NOTES TO CONSOLIDATED FINANCIAL STATEMENTS (Unaudited)
March 31, 2001

1.   Basis of Presentation

      Administaff, Inc. (“the Company”) is a professional employer organization (“PEO”) that provides a comprehensive Personnel Management System that encompasses a broad range of services, including benefits and payroll administration, medical and workers’ compensation insurance programs, personnel records management, employer liability management, employee recruiting and selection, performance management, and training and development services to small and medium-sized businesses in strategically selected markets.

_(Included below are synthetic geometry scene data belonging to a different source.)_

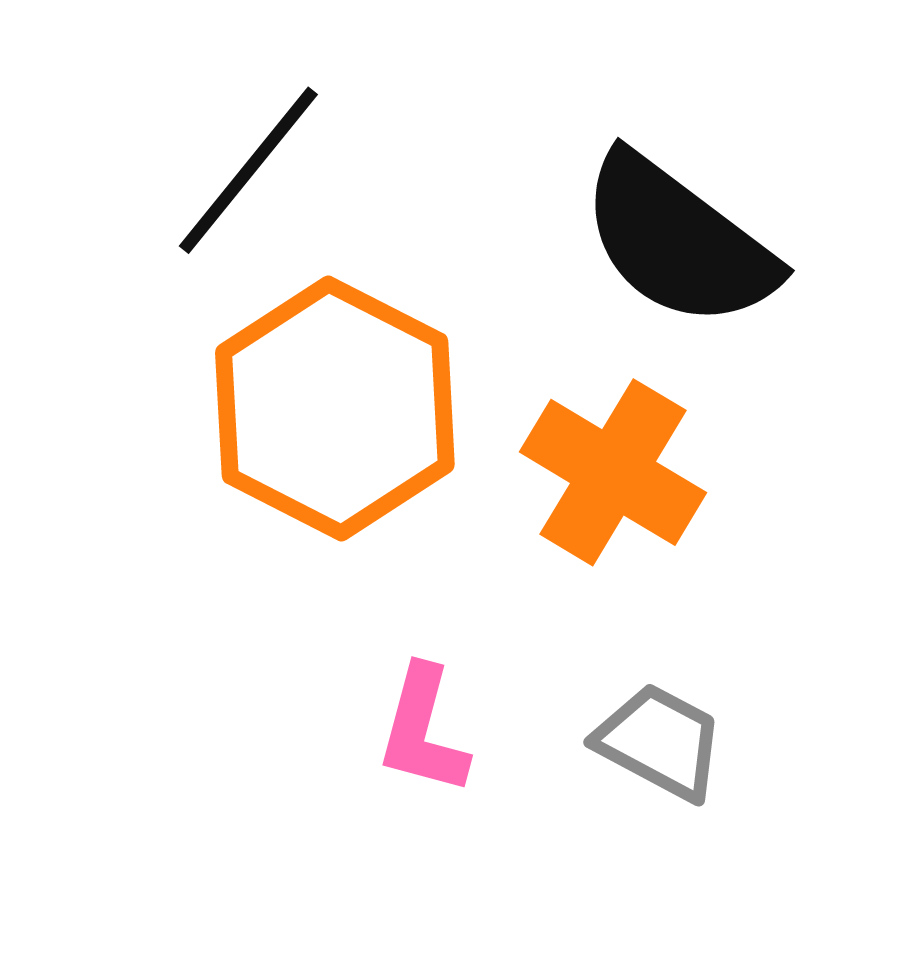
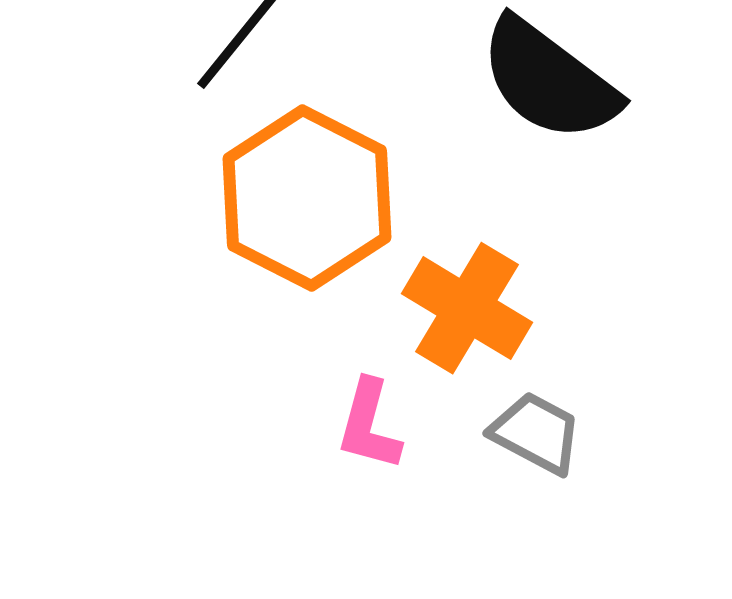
orange cross: (613, 472) -> (467, 308), moved

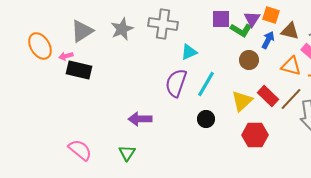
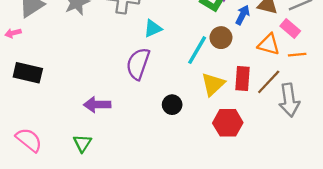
black rectangle: (79, 70) -> (28, 73), moved
cyan line: (206, 84) -> (197, 50), moved
red rectangle: (268, 96) -> (243, 79), turned 50

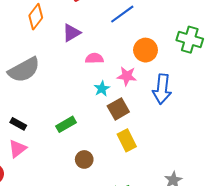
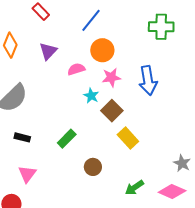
orange circle: (146, 50) -> (102, 50), moved
black rectangle: (18, 124) -> (22, 137), moved

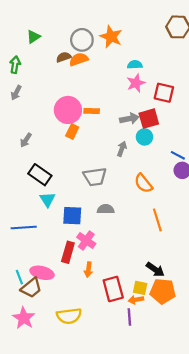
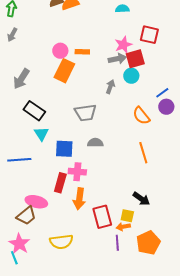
pink star: (136, 83) -> (123, 45), moved
pink circle: (68, 110) -> (60, 51), size x0.6
orange rectangle: (72, 132) -> (64, 71), size x1.6
gray arrow: (26, 140) -> (21, 79), size x1.5
blue line: (178, 155) -> (162, 93), turned -64
orange semicircle: (143, 183) -> (141, 116), moved
pink cross: (86, 240) -> (77, 172), turned -30
orange arrow: (88, 270) -> (79, 199), size x1.5
cyan line: (19, 277) -> (14, 258), moved
orange pentagon: (163, 291) -> (148, 243), moved, turned -30

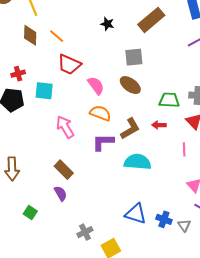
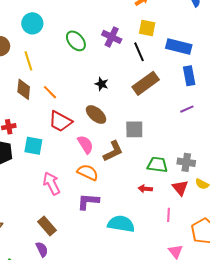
gray square: (134, 57) -> (134, 129), moved
brown ellipse: (130, 85) -> (96, 115), moved
brown L-shape: (130, 129) -> (113, 151), moved

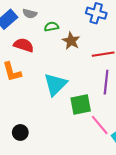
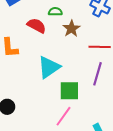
red semicircle: (24, 45) -> (37, 26), moved
pink line: (100, 125) -> (63, 116), moved, turned 65

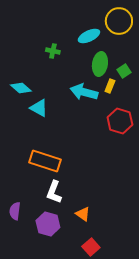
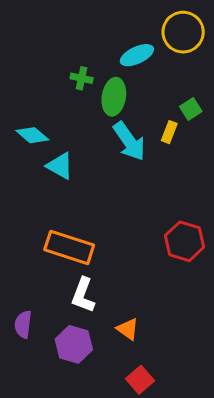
green ellipse: (100, 64) -> (114, 97), moved
cyan arrow: (84, 92) -> (129, 141), turned -140
red hexagon: (120, 121) -> (185, 241), moved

For the three months ended March 31, 2001 and 2000, revenues from the Company’s Texas markets represented 46% and 53% of the Company’s total revenues, respectively.

      The consolidated financial statements include the accounts of the Company and its wholly owned subsidiaries. Intercompany accounts and transactions have been eliminated in consolidation.

      The preparation of financial statements in conformity with generally accepted accounting principles requires management to make estimates and assumptions that affect the amounts reported in the financial statements and accompanying notes. Actual results could differ from those estimates.

      The accompanying consolidated financial statements should be read in conjunction with the Company’s audited consolidated financial statements for the year ended December 31, 2000. The consolidated balance sheet at December 31, 2000, has been derived from the audited financial statements at that date but does not include all of the information or footnotes required by generally accepted accounting principles for complete financial statements. The Company’s consolidated balance sheet at March 31, 2001, and the consolidated statements of operations, cash flows and stockholders’ equity for the interim periods ended March 31, 2001 and 2000, have been prepared by the Company without audit. In the opinion of management, all adjustments, consisting only of normal recurring adjustments, necessary to present fairly the consolidated financial position, results of operations and cash flows have been made. The results of operations for the interim periods are not necessarily indicative of the operating results for a full year or of future operations. Historically, the Company’s earnings pattern has included losses in the first quarter, followed by improved profitability in subsequent quarters throughout the year. This pattern is due to the effects of employment-related taxes which are based on each employee’s cumulative earnings up to specified wage levels, causing employment-related taxes to be largest in the first quarter and then decline over the course of the year.

      Certain prior year amounts have been reclassified to conform with current year presentation.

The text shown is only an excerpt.